Return the full listing unchanged, apart from leaving out its images.
====== EXERCISE INPUT ======
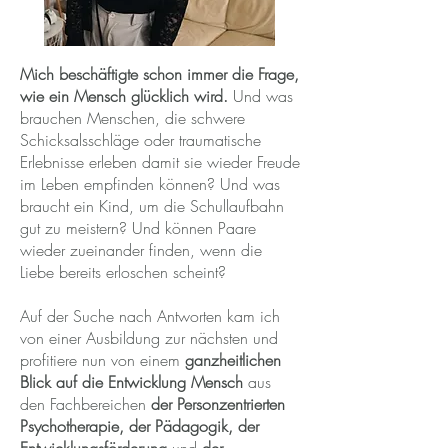
Mich beschäftigte schon immer die Frage,
wie ein Mensch glücklich wird.
Und was
brauchen Menschen, die schwere
Schicksalsschläge oder traumatische
Erlebnisse erleben damit sie wieder Freude
im Leben empfinden können? Und was
braucht ein Kind, um die Schullaufbahn
gut zu meistern? Und können Paare
wieder zueinander finden, wenn die
Liebe bereits erloschen scheint?
Auf der Suche nach Antworten kam ich
von einer Ausbildung zur nächsten und
profitiere nun
von einem
ganzheitlichen
Blick auf die Entwicklung Mensch
aus
den Fachbereichen
der Personzentrierten
Psychotherapie, der Pädagogik, der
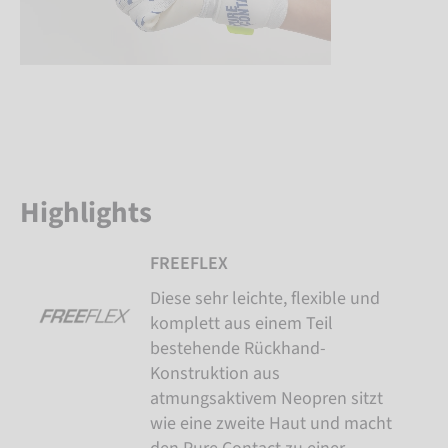
Highlights
FREEFLEX
Diese sehr leichte, flexible und
komplett aus einem Teil
bestehende Rückhand-
Konstruktion aus
atmungsaktivem Neopren sitzt
wie eine zweite Haut und macht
======
▶ **ANSWER SECTION**
Mich beschäftigte schon immer die Frage,
wie ein Mensch glücklich wird.
Und was
brauchen Menschen, die schwere
Schicksalsschläge oder traumatische
Erlebnisse erleben damit sie wieder Freude
im Leben empfinden können? Und was
braucht ein Kind, um die Schullaufbahn
gut zu meistern? Und können Paare
wieder zueinander finden, wenn die
Liebe bereits erloschen scheint?
Auf der Suche nach Antworten kam ich
von einer Ausbildung zur nächsten und
profitiere nun
von einem
ganzheitlichen
Blick auf die Entwicklung Mensch
aus
den Fachbereichen
der Personzentrierten
Psychotherapie, der Pädagogik, der
Highlights
FREEFLEX
Diese sehr leichte, flexible und
komplett aus einem Teil
bestehende Rückhand-
Konstruktion aus
atmungsaktivem Neopren sitzt
wie eine zweite Haut und macht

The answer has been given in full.